Aha, again the one-to-many-mapping! Is it not strange that so few people
wonder what is its mechanism (cause)?
>Altough at first i resisted strongly against personality types,
>i must say that i use them more and more. As a metaphore,
>of course, but none the less.
The older I become, the more I realise the need for complementing the
classification of personalities into types. Such a classification is a
many-to-one-mapping disguised as a many-to-few-mapping -- a human is far
more than only a person of a certain type. When I was jounger, I also
strongly tried to resist this classification of any property of an
individual as a certain type.
But then I realised that I actually cause resistance among those who
classify people into types. So we are back to the beginning of this
contribution, the hidden paradox -- the fire and the fuel which feed the
fire -- setting people apart by trying not to do so. The worst thing of
apartheid in South Africa is that the majority of those in the past who
engineered apartheid were not there in the future to finish off their
engineering task. Many were dead and most of the rest found a way to
escape the scrutinising light.
>I could add some more topics, like that we'll have to learn
>to appriciate, accept, respect differences, to treat others like
>we want to be treated ourselves, that we'll have to (re)learn
>to work from our core, to reach our spiritual goal and that
>this will lead to the next fad in organizational theory:
>"the art and pratices of the compasionate organisation"
> - but i won't.
>
>Adios, comrade,
Well Jan, I took up the que and added to it many seemingly disjoint topics
as they fit into my world view. People are free to judge that I have now
revealed myself as a strongly against personality classifications.

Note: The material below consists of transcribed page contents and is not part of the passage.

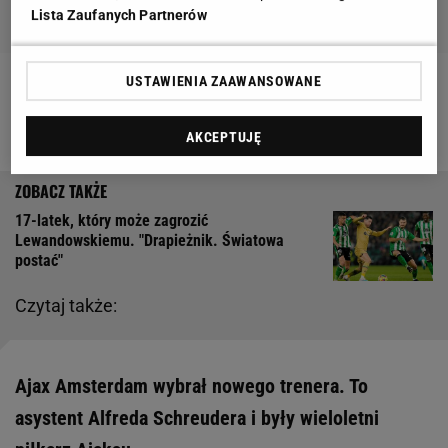
Lista Zaufanych Partnerów
USTAWIENIA ZAAWANSOWANE
Zobacz wideo
Krzynówek wskazał wzór dla
Santosa. "Szatnia była razem z nim"
AKCEPTUJĘ
17-latek, który może zagrozić
Lewandowskiemu. "Drapieżnik. Światowa
postać"
Czytaj także:
Ajax Amsterdam wybrał nowego trenera. To
asystent Alfreda Schreudera i były wieloletni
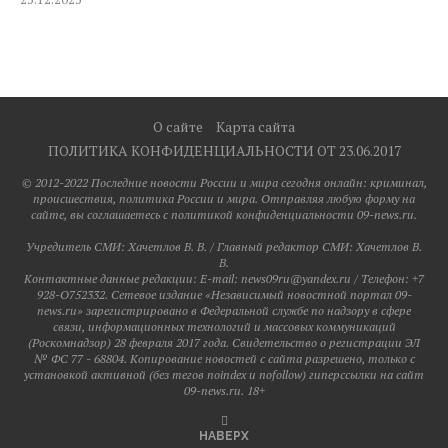
О сайте
Карта сайта
ПОЛИТИКА КОНФИДЕНЦИАЛЬНОСТИ ОТ 23.06.2017
© 2012-2022 Последние новости России и мира сегодня онлайн: криминал,
происшествия, политика России и мира. Отправляя любую форму на
сайте, вы соглашаетесь с политикой конфиденциальности 09-news.ru.
Учредитель СМИ: Хaчeтлoв B. B. / Главный редактор СМИ: Хaчeтлoв B.
B.
Контактные данные редакции: E-mail: news09ru@yandex.ru / Телефон: +7
928-O752332. Сетевое издание «Независимый новостной портал 09-
news.ru» зарегистрировано в Федеральной службе по надзору в сфере
связи, информационных технологий и массовых коммуникаций
(Роскомнадзор) 28 февраля 2017 года. Свидетельство о регистрации ЭЛ
№ ФС 77 - 68804. Копирование новостей с сайта разрешено, только с
установкой активной (без тегов noindex и nofollow) гиперссылки на сайт
09-news.ru. 18+
НАВЕРХ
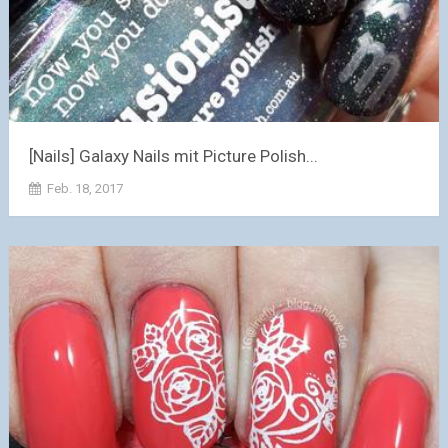
[Nails] Galaxy Nails mit Picture Polish...
Feb. 18, 2017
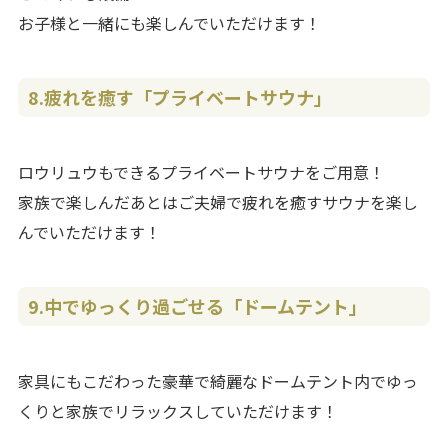
お子様と一緒にも楽しんでいただけます！
8.疲れを癒す「プライベートサウナ」
ロウリュウもできるプライベートサウナをご用意！
家族で楽しんだあとはご夫婦で疲れを癒すサウナを楽し
んでいただけます！
9.中でゆっくり過ごせる「ドームテント」
家具にもこだわった豪華で綺麗なドームテント内でゆっ
くりと家族でリラックスしていただけます！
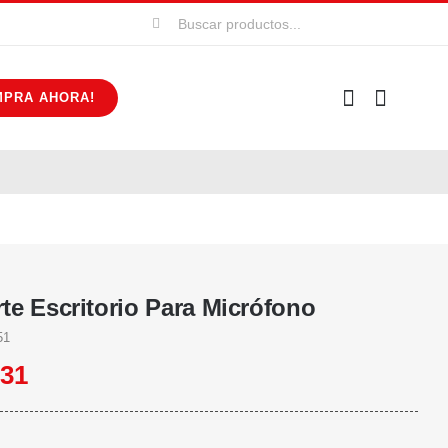
Buscar:
MPRA AHORA!
te Escritorio Para Micrófono
51
631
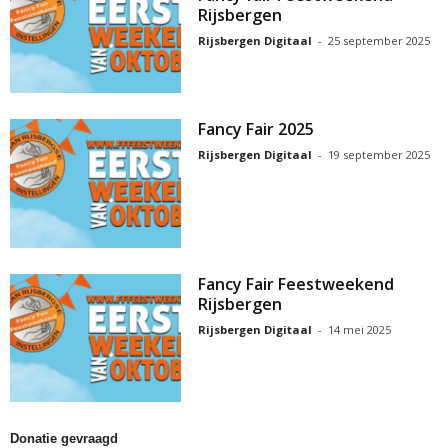
Rijsbergen
Rijsbergen Digitaal
-
25 september 2025
Fancy Fair 2025
Rijsbergen Digitaal
-
19 september 2025
Fancy Fair Feestweekend
Rijsbergen
Rijsbergen Digitaal
-
14 mei 2025
Donatie gevraagd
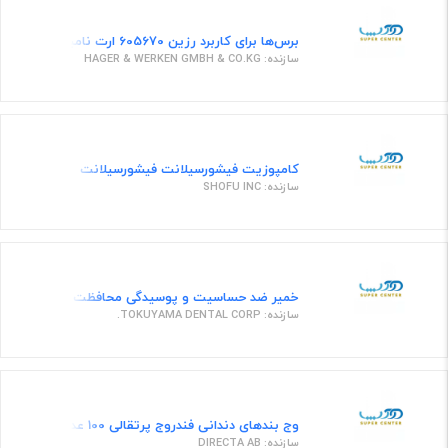
برس‌ها برای کاربرد رزین 605670 ارت نامبر
سازنده: HAGER & WERKEN GMBH & CO.KG
کامپوزیت فیشور‌سیلانت فیشورسیلانت
سازنده: SHOFU INC
خمیر ضد حساسیت و پوسیدگی محافظت از عاج برای حس
سازنده: TOKUYAMA DENTAL CORP.
وج بندهای دندانی فندروج پرتقالی 100 عددی محافظ تراش
سازنده: DIRECTA AB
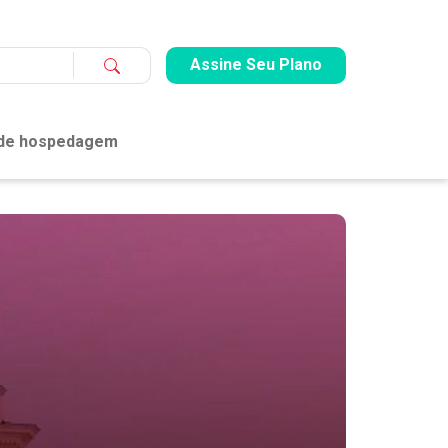
Assine Seu Plano
 de hospedagem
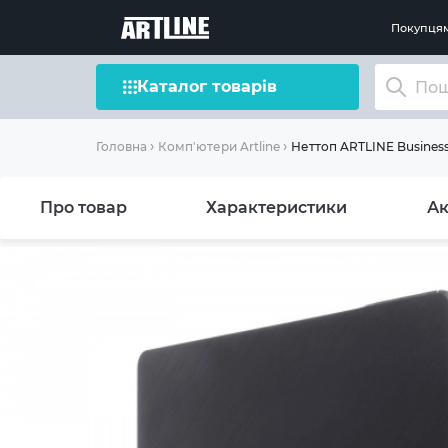
Покупця
Каталог товарів
Неттоп ARTLINE Business
Головна
Комп'ютери Artline
Про товар
Характеристики
Ак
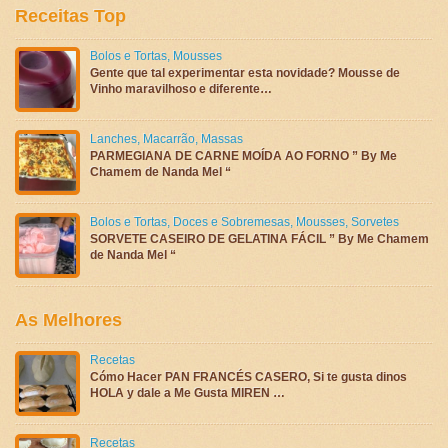
Receitas Top
Bolos e Tortas
,
Mousses
Gente que tal experimentar esta novidade? Mousse de
Vinho maravilhoso e diferente…
Lanches
,
Macarrão
,
Massas
PARMEGIANA DE CARNE MOÍDA AO FORNO ” By Me
Chamem de Nanda Mel “
Bolos e Tortas
,
Doces e Sobremesas
,
Mousses
,
Sorvetes
SORVETE CASEIRO DE GELATINA FÁCIL ” By Me Chamem
de Nanda Mel “
As Melhores
Recetas
Cómo Hacer PAN FRANCÉS CASERO, Si te gusta dinos
HOLA y dale a Me Gusta MIREN …
Recetas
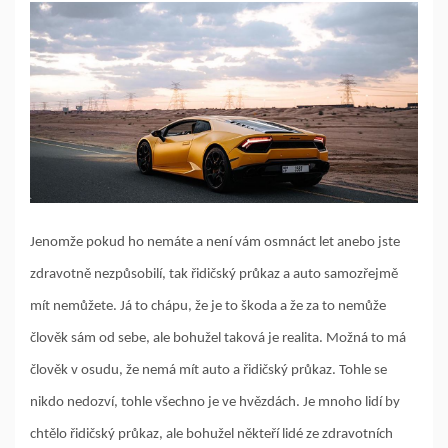
Jenomže pokud ho nemáte a není vám osmnáct let anebo jste
zdravotně nezpůsobilí, tak řidičský průkaz a auto samozřejmě
mít nemůžete. Já to chápu, že je to škoda a že za to nemůže
člověk sám od sebe, ale bohužel taková je realita. Možná to má
člověk v osudu, že nemá mít auto a řidičský průkaz. Tohle se
nikdo nedozví, tohle všechno je ve hvězdách. Je mnoho lidí by
chtělo řidičský průkaz, ale bohužel někteří lidé ze zdravotních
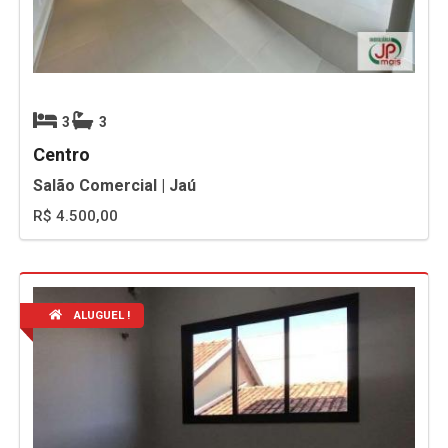
3
3
Centro
Salão Comercial | Jaú
R$ 4.500,00
ALUGUEL !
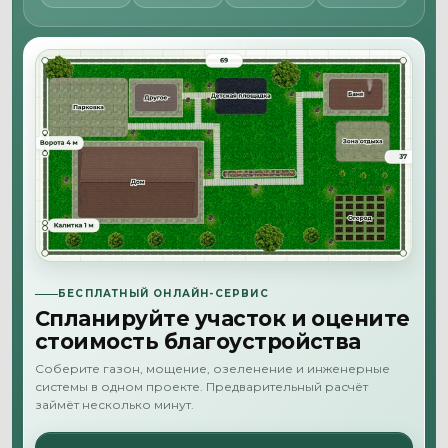
БЕСПЛАТНЫЙ ОНЛАЙН-СЕРВИС
Спланируйте участок и оцените
стоимость благоустройства
Соберите газон, мощение, озеленение и инженерные
системы в одном проекте. Предварительный расчёт
займёт несколько минут.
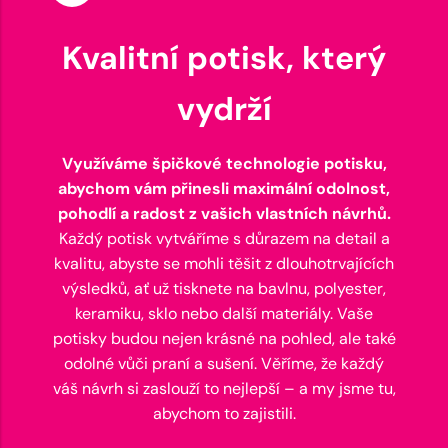
Kvalitní potisk, který
vydrží
Využíváme špičkové technologie potisku,
abychom vám přinesli maximální odolnost,
pohodlí a radost z vašich vlastních návrhů.
Každý potisk vytváříme s důrazem na detail a
kvalitu, abyste se mohli těšit z dlouhotrvajících
výsledků, ať už tisknete na bavlnu, polyester,
keramiku, sklo nebo další materiály. Vaše
potisky budou nejen krásné na pohled, ale také
odolné vůči praní a sušení. Věříme, že každý
váš návrh si zaslouží to nejlepší – a my jsme tu,
abychom to zajistili.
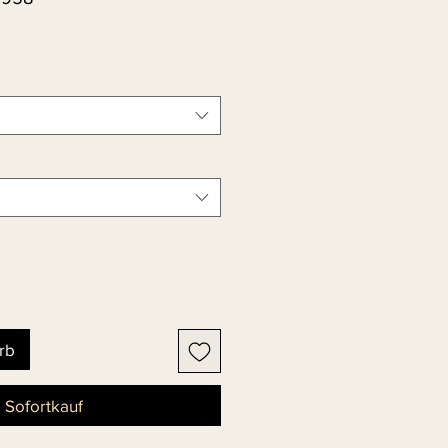
rb
Sofortkauf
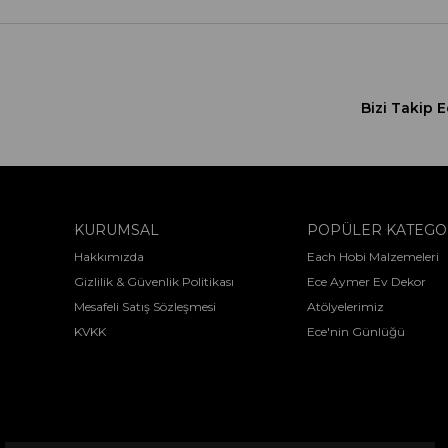
Bizi Takip E
KURUMSAL
POPÜLER KATEGO
Hakkımızda
Each Hobi Malzemeleri
Gizlilik & Güvenlik Politikası
Ece Aymer Ev Dekor
Mesafeli Satış Sözleşmesi
Atölyelerimiz
KVKK
Ece'nin Günlüğü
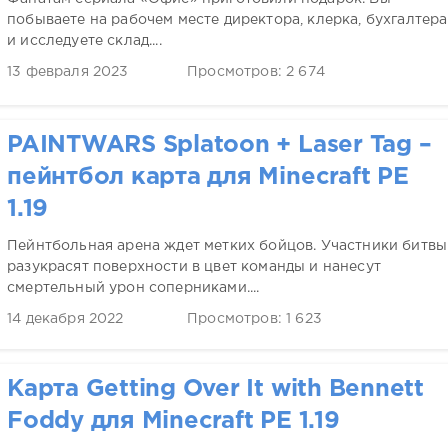
побываете на рабочем месте директора, клерка, бухгалтера
и исследуете склад....
13 февраля 2023
Просмотров: 2 674
PAINTWARS Splatoon + Laser Tag –
пейнтбол карта для Minecraft PE
1.19
Пейнтбольная арена ждет метких бойцов. Участники битвы
разукрасят поверхности в цвет команды и нанесут
смертельный урон соперниками....
14 декабря 2022
Просмотров: 1 623
Карта Getting Over It with Bennett
Foddy для Minecraft PE 1.19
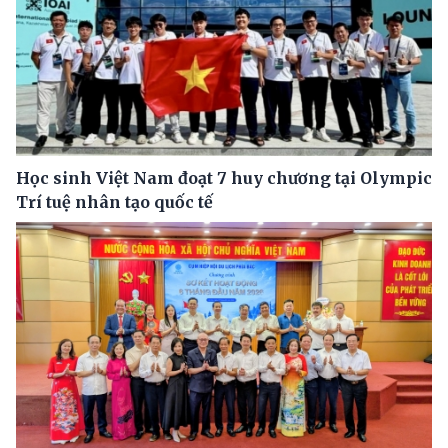
Học sinh Việt Nam đoạt 7 huy chương tại Olympic
Trí tuệ nhân tạo quốc tế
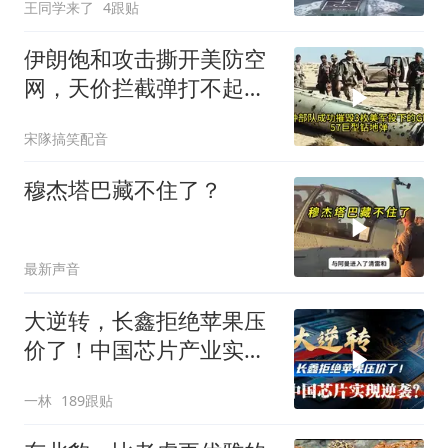
王同学来了
4跟贴
伊朗饱和攻击撕开美防空
网，天价拦截弹打不起，
美式反导神话破灭
宋隊搞笑配音
穆杰塔巴藏不住了？
最新声音
大逆转，长鑫拒绝苹果压
价了！中国芯片产业实现
怎样的逆袭？
一林
189跟贴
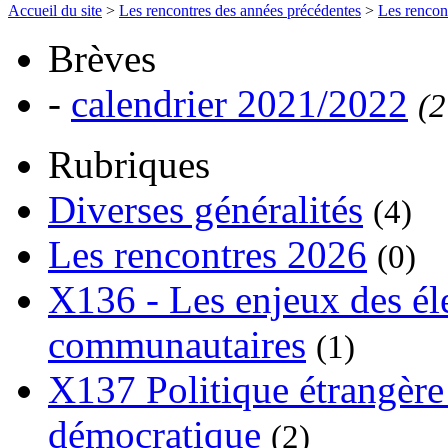
Accueil du site
>
Les rencontres des années précédentes
>
Les rencon
Brèves
-
calendrier 2021/2022
(2
Rubriques
Diverses généralités
(4)
Les rencontres 2026
(0)
X136 - Les enjeux des él
communautaires
(1)
X137 Politique étrangère 
démocratique
(2)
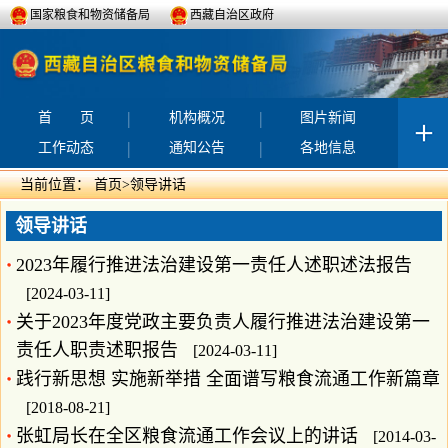
国家粮食和物资储备局
西藏自治区政府
|
|
首 页
机构概况
图片新闻
|
|
工作动态
通知公告
各地信息
当前位置：
首页
>
领导讲话
领导讲话
2023年履行推进法治建设第一责任人述职述法报告
[2024-03-11]
关于2023年度党政主要负责人履行推进法治建设第一
责任人职责述职报告
[2024-03-11]
践行新思想 实施新举措 全面谱写粮食流通工作新篇章
[2018-08-21]
张虹局长在全区粮食流通工作会议上的讲话
[2014-03-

How can I judge anyone making use of personality classifications?
Personality classifications are a part of reality just as people are. Some
people use personality classifications with good effect. What I wish to
point out is that personality classifications often result in bad rather
than good outcomes.
I myself rather try to understand each human as an irreversible
self-organising system. The more complex such systems becomes, the less
the number of identical systems. The species "Homo sapiens" is so complex
that not only has the genus "Homo" only one species (all the other species
like "Homo erectus" are dead), but each of all the specimens of this genus
form a monotypic genus of ist own.
Yes, "Karash rick", "Lelie jan" "Dressler winfried" and each other fellow
learner of this list is a species on its own. For, example "rick" is the
only living specimen of the species "Karash", "jan" is the only living
specimen of the species "Lelie", etc.
Those of you who have anything to do with living species, know about the
Washington Convention and the Red Data List. This RDL contains the names
of all the living species of which a couple of hundred or less specimens
are still living. When only one living specimen remains (like
Encephalartos woodii) it is a grave concern because its future is almost
certain extinction. It is as if the name is not printed in red any more,
but in purple, the colour of mourning.
For me every human is a name in the Red Data List on the edge of
extinction like Encephalartos woodii. But I try to write their names in
white rather than red or even purple. White is the richest in all
colours, the most complex colour. Painting in white on a white background
is not the easiest thing to do. One seldom see with the eyes the strokes
of the brush called mind. Thus, like a blind person with fingers one has
to feel them with the heart. The heart knows no colours, but strongly
feels textures.
The spirituality of a person is the texture of that person's personality.
The day when people begin to group people in spirituality types to make
life easy is day when it is better to live in the dessert for good.